Poi uno potrebbe anche concludere che in Federazione poco gli frega: Benetton e Aironi devono dare figli alla patria, i comunicati con le convocazioni per la nazionale sono occasione ghiotta per mettere asterischi e sottolineare che quello o quell'altro arrivano dall'accademia. L'apparenza ok, la sostanza amen. Vedremo, perché alle porte della ERC bussano i nuovi arrivati: tipo i russi che dopo essere sbarcati alla RWC, vorrebbero tanto esportare i loro club nelle competizioni europee. A scapito di chi? Beh, non è difficile immaginarselo. Di una nazione che è nel 6N.

elpigna ha detto...

beh, il fatto stesso che ai piani alti non ci arrivino a queste considerazioni apre lo scenario su tre possibili fronti:
o fan gli gnorri (per interessi personali o altro)
o le considerazioni non sono cosi' scontate
o le considerazioni sono ovvie per uno che di rugby capisce qualcosa, quindi sono loro che non capiscono un biip (copyright mallet :-D)

Abr ha detto...

@GiorgioXT: questi sono i risultati di una operazione partita da lontano, a mio avviso. Da quando la LIRE si spaccò, e nella frattura s'inserirono le Panzerdivisionen federali.
Colpa di chi? Di chi voleva la Celtic già 5/10 anni fa, oppure di chi ha accettato, in mancanza di alternative, un piano "poveri ma belli" simil Montiano, che sta portando progressivamente il rugby italiano a livelli del calcio fiorentino o del tamburello?

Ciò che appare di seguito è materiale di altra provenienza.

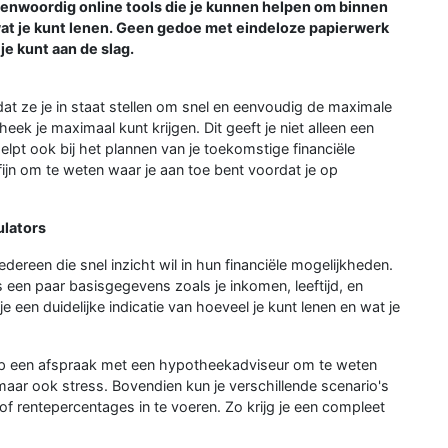
genwoordig online tools die je kunnen helpen om binnen
wat je kunt lenen. Geen gedoe met eindeloze papierwerk
je kunt aan de slag.
at ze je in staat stellen om snel en eenvoudig de maximale
eek je maximaal kunt krijgen. Dit geeft je niet alleen een
helpt ook bij het plannen van je toekomstige financiële
jd fijn om te weten waar je aan toe bent voordat je op
ulators
dereen die snel inzicht wil in hun financiële mogelijkheden.
s een paar basisgegevens zoals je inkomen, leeftijd, en
e een duidelijke indicatie van hoeveel je kunt lenen en wat je
 op een afspraak met een hypotheekadviseur om te weten
, maar ook stress. Bovendien kun je verschillende scenario's
 of rentepercentages in te voeren. Zo krijg je een compleet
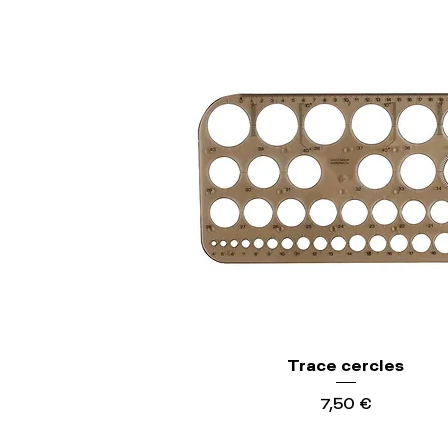
Trace cercles
Precio
7,50 €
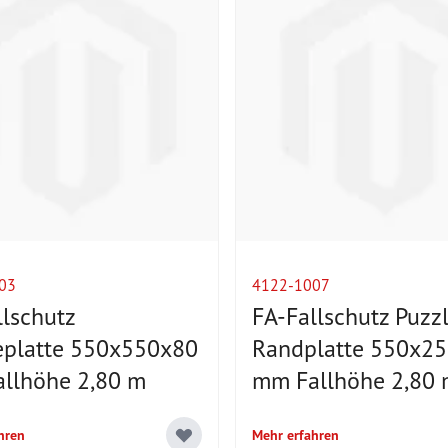
03
4122-1007
llschutz
FA-Fallschutz Puzz
eplatte 550x550x80
Randplatte 550x2
llhöhe 2,80 m
mm Fallhöhe 2,80
hren
Mehr erfahren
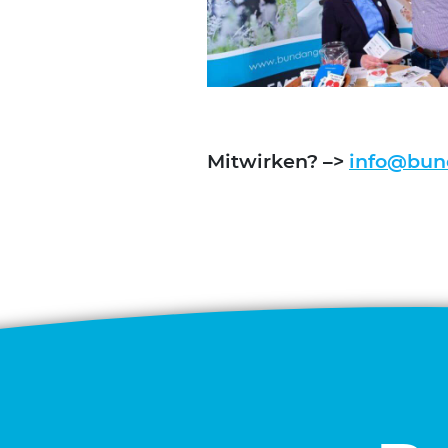
Mit­wir­ken? –>
info@bund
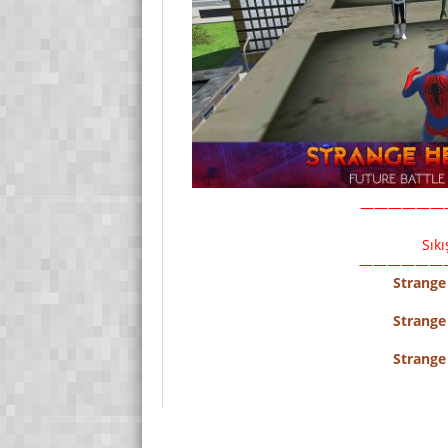
——————
Sık
——————
Strange
Strange
Strange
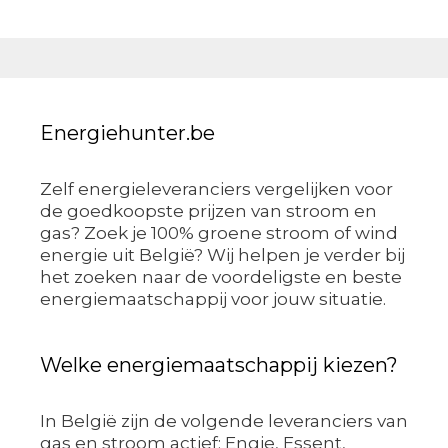
Energiehunter.be
Zelf energieleveranciers vergelijken voor
de goedkoopste prijzen van stroom en
gas? Zoek je 100% groene stroom of wind
energie uit België? Wij helpen je verder bij
het zoeken naar de voordeligste en beste
energiemaatschappij voor jouw situatie.
Welke energiemaatschappij kiezen?
In België zijn de volgende leveranciers van
gas en stroom actief: Engie, Essent,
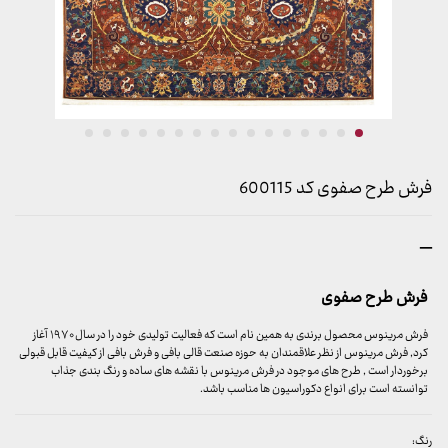
فرش طرح صفوی کد 600115
محدوده
–
قیمت:
899,000 تومان
فرش طرح صفوی
تا
23,999,000 تومان
فرش مرینوس محصول برندی به همین نام است که فعالیت تولیدی خود را در سال ۱۹۷۰ آغاز
کرد, فرش مرینوس از نظر علاقمندان به حوزه صنعت قالی بافی و فرش بافی از کیفیت قابل قبولی
برخوردار است , طرح های موجود در فرش مرینوس با نقشه های ساده و رنگ بندی جذاب
توانسته است برای انواع دکوراسیون ها مناسب باشد.
رنگ:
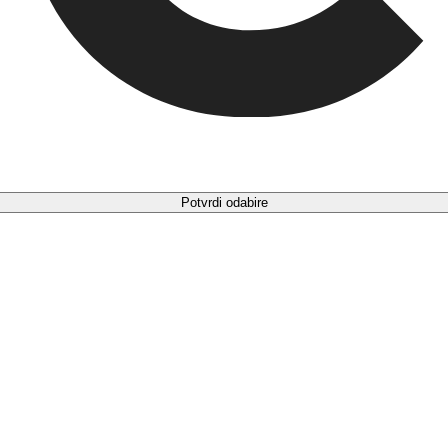
Potvrdi odabire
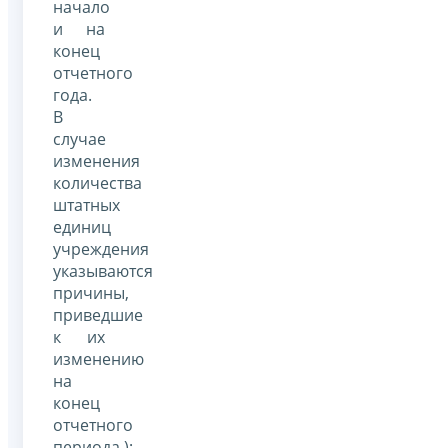
начало
и на
конец
отчетного
года.
В
случае
изменения
количества
штатных
единиц
учреждения
указываются
причины,
приведшие
к их
изменению
на
конец
отчетного
периода.);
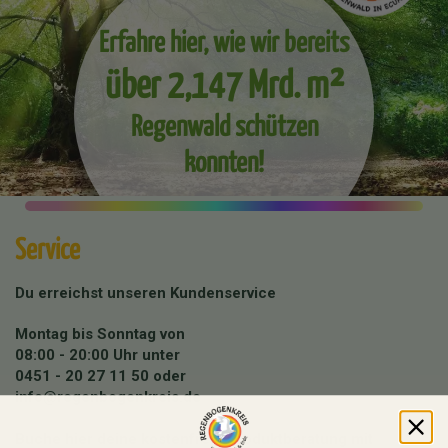
Erfahre hier, wie wir bereits
über 2,147 Mrd. m²
Regenwald schützen
konnten!
Service
Du erreichst unseren Kundenservice
Montag bis Sonntag von
08:00 - 20:00 Uhr unter
0451 - 20 27 11 50
oder
info@regenbogenkreis.de
Buche hier deine kostenfreie Produktberatung mit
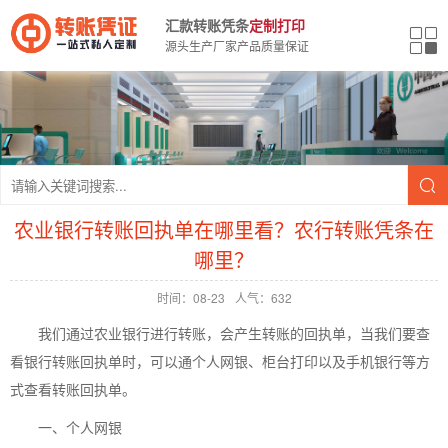
汇款转账凭条
定制打印
源头生产厂家产品质量保证
农业银行转账回执单在哪里看？农行转账凭条在
哪里？
时间：08-23
人气：632
我们通过农业银行进行转账，会产生转账的回执单，当我们要查
看银行转账回执单时，可以通个人网银、柜台打印以及手机银行等方
式查看转账回执单。
一、个人网银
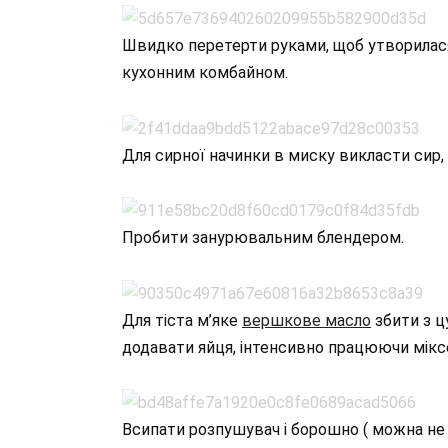
Швидко перетерти руками, щоб утворилася
кухонним комбайном.
Для сирної начинки в миску викласти сир, 
Пробити занурювальним блендером.
Для тіста м’яке
вершкове масло
збити з ц
додавати яйця, інтенсивно працюючи мікс
Всипати розпушувач і борошно ( можна не 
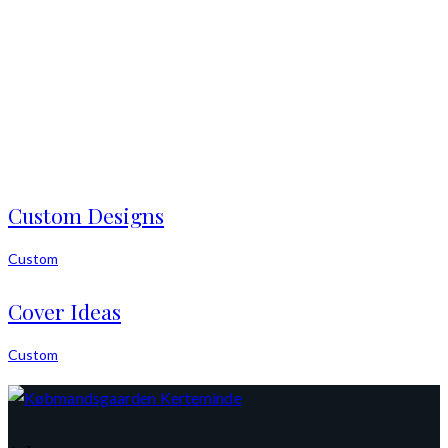
Custom Designs
Custom
Cover Ideas
Custom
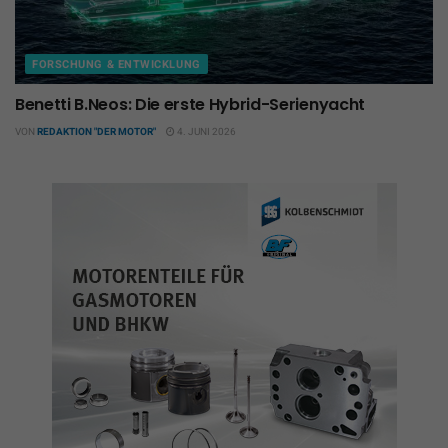
FORSCHUNG & ENTWICKLUNG
Benetti B.Neos: Die erste Hybrid-Serienyacht
VON
REDAKTION "DER MOTOR"
4. JUNI 2026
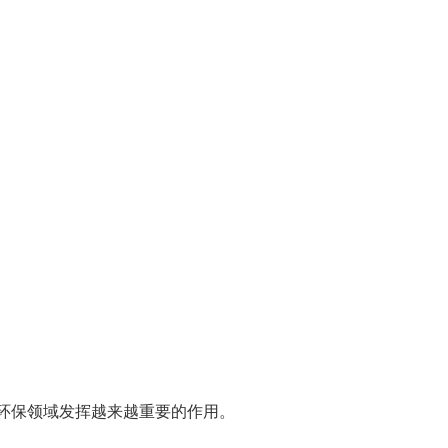
环保领域发挥越来越重要的作用。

A mio modesto parere la colpa è di tutti gli "stakeholders" allora, cioè tutte le Società del Super10 e qualche comitato regionale "furbo"; ma star lì a recriminare è peggio che dannoso, è inutile perdita di tempo.
Assodato che il problema sta nella miopia della dittatura federale che incontrastata guida il rugby italiano - e intendo la STRUTTURA, non le persone come molti altri fanno; assodato ciò, la soluzione a mio avviso sarebbe una cooperazione forte tra club a diversi livelli. Inizialmente informale, poi sempre più stretta, sul modello irlandese-gallese. Magari coinvolgendo pure formalmente qualche scuola.

Perché i giovani devono andare a perder tempo a Tirrenia, svuotando lo sport del suo stesso senso che è la competizione, in cambio dell'elezione nella "elite"? Su alcuni può avere effetti devastanti, Munari ha esplicitamente menzionato il caso Bocchino in una delle interviste.
A Tirrenia dovrebbero andarci tutti e solo per dei campus estivi, una specie di corso di aggiornamento.
A Tirrenia dovrebbero metterci GLI ALLENATORI: un anno full immersion prima di avere il patentino, più aggiornamenti periodici obbligatori! E gli arbitri! Ovviamente a patto di reclutare uno staff tosto e aggiornato di anglo-franco-sudafricani come prof.